Mentre scrivevi il tuo libro hai sofferto?

«Non ho paura a dire che ho anche pianto in taluni momenti».

Quali?

«Quando ho riaffrontato con la memoria i momenti della depressione. Scrivevo di sera, mi accompagnavo anche con un bicchiere di whisky per cercare di allentare la tensione nell'affrontare qualche passaggio, e a volte stavo male perché mi saliva il ricordo di quel periodo faticosissimo della mia vita. Vedi, la depressione è un male oscuro che improvvisamente ti prende facendoti diventare vittima di ciò che non sai, che non conosci e quindi non sei più in grado di superare questo scoglio da solo».

Ti sei fatto aiutare da psicologi?

«Sì, ne ho cambiato qualcuno, di terapeuta, prima di trovare la persona che mi è stata accanto davvero».

Il rapporto con la tua famiglia?

«È stato un rapporto complesso e articolato, che si è stabilizzato dopo che sono guarito. Ripeto: puoi avere la migliore famiglia del mondo, ma se non sei centrato e interiormente risolto a poco serve».

Li vedi spesso?

«Li ho visti oggi e sono stato felice. Con mia madre ho un rapporto speciale, ma anche con mio padre. Li osservavo oggi e spero che la vita li conservi ancora tanto tempo in salute».

Hai paura quando pensi che a loro possa succedere qualcosa?

«Da una parte sono ovviamente consapevole del fatto che non siano eterni, e però dall'altra vivo con terrore il giorno in cui non ci saranno più. Per questo cerco di godermeli e, per ciò che posso fare, tutelarli al massimo».

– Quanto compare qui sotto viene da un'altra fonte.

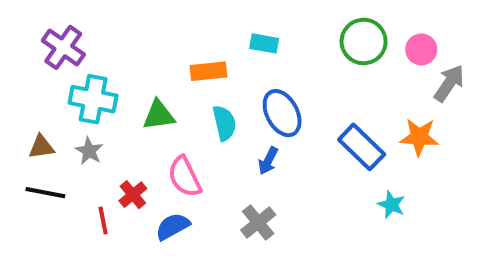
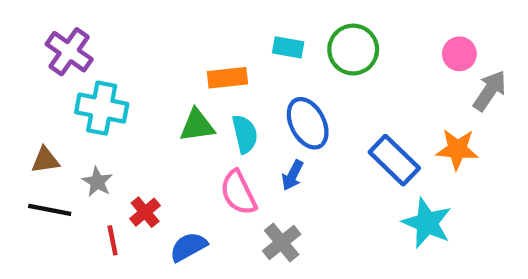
green circle: (364, 41) -> (353, 50), moved
green triangle: (159, 115) -> (197, 125), moved
gray star: (89, 151) -> (97, 182), moved
pink semicircle: (185, 177) -> (238, 193), moved
cyan star: (391, 205) -> (427, 223), size x1.6

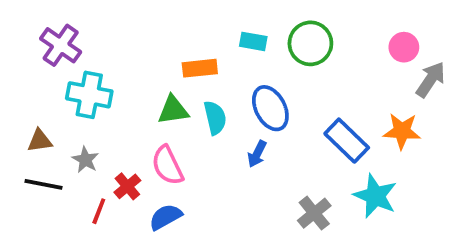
pink semicircle: (238, 193) -> (167, 165), moved
red line: (113, 240) -> (99, 211), turned 32
gray cross: (282, 242) -> (314, 213), moved

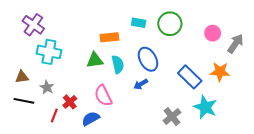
pink circle: (404, 47) -> (213, 33), moved
blue arrow: (257, 154) -> (141, 84), turned 32
pink semicircle: (167, 165) -> (103, 96), moved

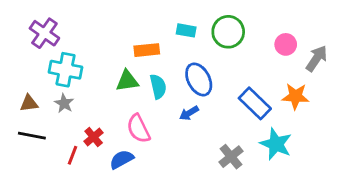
gray star: (47, 87) -> (64, 103), moved

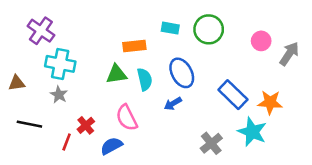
orange star: (296, 96) -> (270, 102), moved
brown triangle: (29, 103) -> (17, 83), moved

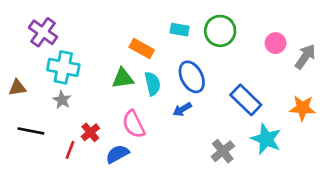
orange rectangle: (134, 46) -> (142, 48), turned 35
orange star: (270, 102) -> (303, 108), moved

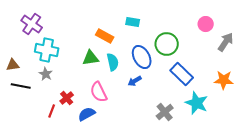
green circle: (220, 31) -> (167, 44), moved
pink circle: (276, 43) -> (206, 24), moved
black line: (31, 131) -> (21, 86), moved

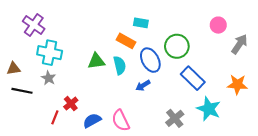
orange rectangle: (105, 36) -> (126, 41), moved
pink semicircle: (99, 92) -> (121, 121), moved

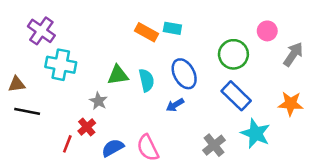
orange rectangle: (126, 41) -> (146, 32), moved
green circle: (177, 46) -> (233, 54), moved
gray star: (49, 78) -> (98, 101), moved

Quale è il male oscuro della tua generazione?

«Credo l’incapacità di vivere emozioni. I social e i nuovi media hanno come anestetizzato ogni forma di empatia e la mia percezione è che ci sia una sorta di paura a lasciarsi andare. Viviamo in un mondo dove l’importante è quanti like prendi sul profilo instagram ed abbiamo persone che ogni mezz’ora raccontano ciò che cosa stanno facendo. Tutto questo è frutto di una debolezza incredibile come se si volesse dire “io esisto”».

E la generazione che ha vissuto il Covid da quindicenni come sarà?

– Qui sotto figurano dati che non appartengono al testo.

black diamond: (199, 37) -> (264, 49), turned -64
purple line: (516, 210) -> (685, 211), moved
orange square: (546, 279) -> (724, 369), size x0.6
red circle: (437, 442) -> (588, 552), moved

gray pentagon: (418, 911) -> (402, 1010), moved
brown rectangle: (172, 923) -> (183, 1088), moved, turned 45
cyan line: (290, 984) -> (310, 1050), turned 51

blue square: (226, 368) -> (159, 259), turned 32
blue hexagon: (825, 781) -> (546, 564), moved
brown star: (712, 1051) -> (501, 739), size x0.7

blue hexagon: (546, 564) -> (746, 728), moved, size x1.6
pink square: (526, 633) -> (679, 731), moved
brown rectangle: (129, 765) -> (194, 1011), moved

«Dipende se tutto finisce qui e si riprende davvero una vita normale, o se questa situazione si protrae ancora. Già adesso vedo i giovani che preferiscono fare partite sulla Play e non andare a giocare a pallone con gli amici e, secondo me, questo non fa bene».

Che cosa si potrebbe fare?

«Tornare alla realtà che, a volte sicuramente fa male, ma è espressione di vita. Più realtà nella vita delle nuove generazioni aiuterebbe a ritrovare empatia e socialità».